Here, TrainingArguments allow us to specific various parameters relating to the training of our model, including training epochs, batch sizes, etc. More details can be found at https://huggingface.co/docs/transformers/v4.15.0/en/main_classes/trainer#transformers.TrainingArguments.

In [None]:
metric_name = 'f1'
model_name = model_checkpoint.split("/")[-1]

args = TrainingArguments(
    f"./snapshots/{model_name}-finetuned",
    evaluation_strategy = "epoch",
    save_strategy = "epoch",
    save_total_limit = 3,
    learning_rate=2e-5,
    per_device_train_batch_size=8,
    per_device_eval_batch_size=8,
    num_train_epochs=2,
    weight_decay=0.01,
    load_best_model_at_end=True,
    metric_for_best_model=metric_name,
    push_to_hub=False,
    fp16=True
)

For computation of our evaluation metric

In [None]:
metric = evaluate.load(metric_name)

def compute_metrics(eval_pred):
    predictions, labels = eval_pred
    predictions = np.argmax(predictions, axis=-1)
    return metric.compute(predictions=predictions, references=labels, average="micro")

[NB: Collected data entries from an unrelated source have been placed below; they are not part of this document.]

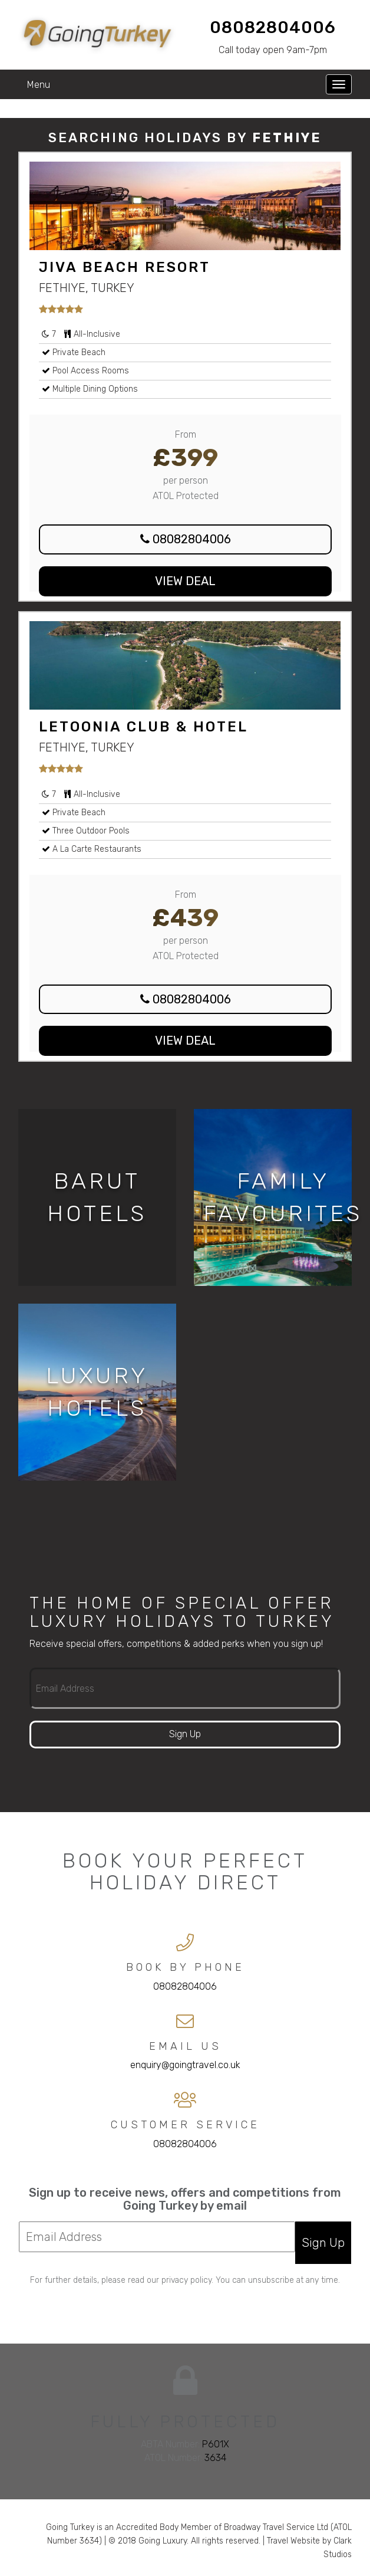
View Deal (185, 581)
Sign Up (185, 1734)
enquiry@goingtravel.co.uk (185, 2064)
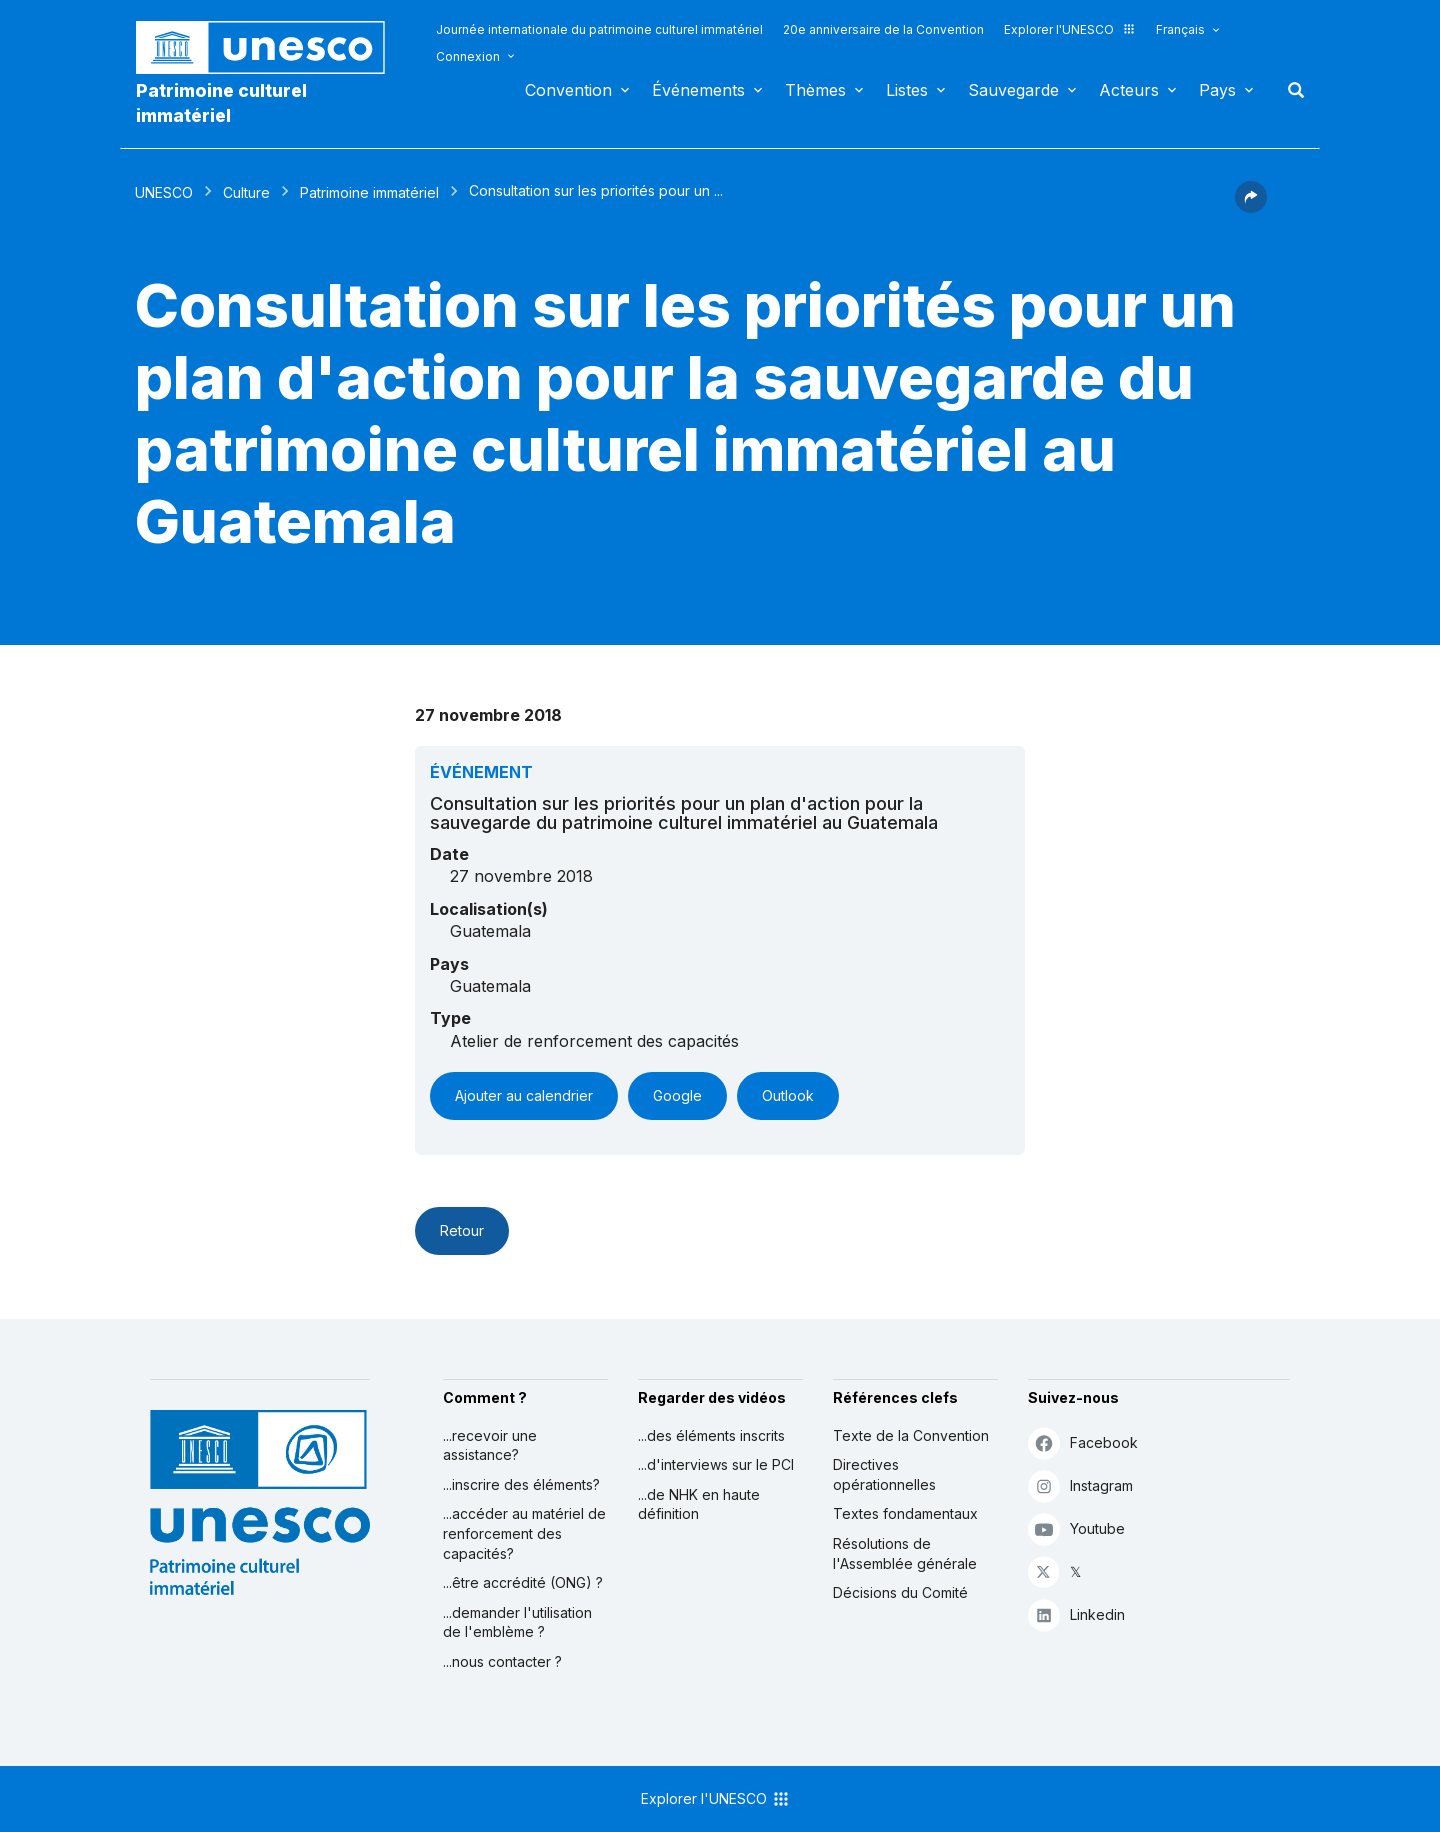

Now, we initialize a Trainer that handles the training loop based on our definition of the model and training parameters as defined in the earlier part of this tutorial.

In [None]:
trainer = Trainer(
    model,
    args,
    train_dataset=encoded_dataset['train'],
    eval_dataset=encoded_dataset['train'],
    tokenizer=tokenizer,
    compute_metrics=compute_metrics
)

Start the actual model training.

In [None]:
train_log = trainer.train()

In [None]:
# trainer.save_model("./models/myFinetunedModel") # for saving your model

Finally, we perform our evaluation on our test set using the fine-tuned model from earlier.

In [None]:
classifier = pipeline("text-classification", model=model, tokenizer=tokenizer, device="cuda:0")
results = classifier(dataset['test']['text'], max_length=max_len, padding="max_length", truncation=True)
dfResults = pd.DataFrame.from_dict(results)
dfResults['label'] = dfResults['label'].str.replace('LABEL_','')
f1 = metric.compute(predictions=dfResults['label'].tolist(), references=dataset['test']['label'], average='micro')
print(f1)

## Homework Exercises
**Due: 1st Mar, 11:59pm**
<br>
<br>
Submit your homework as either: (i) an ipynb file with your results inside; or (ii) a python file and separate pdf discussing your results. Based on what you have done so far in this tutorial, repeat another set of experiments with the following changes:

(a) There is a potential error in the design of the training and testing/evaluation step in this tutorial. Identify what it is and describe how you will solve this.

(b) Pick another dataset from the datasets library that is not a binary classification task (see https://huggingface.co/datasets). You can sample a subset from this dataset to reduce compute time (see https://huggingface.co/docs/datasets/en/process).

(c) Fine-tune the same model but with a dropout of 0.2, over 3 epochs and report on accuracy scores, in addition to F1 scores.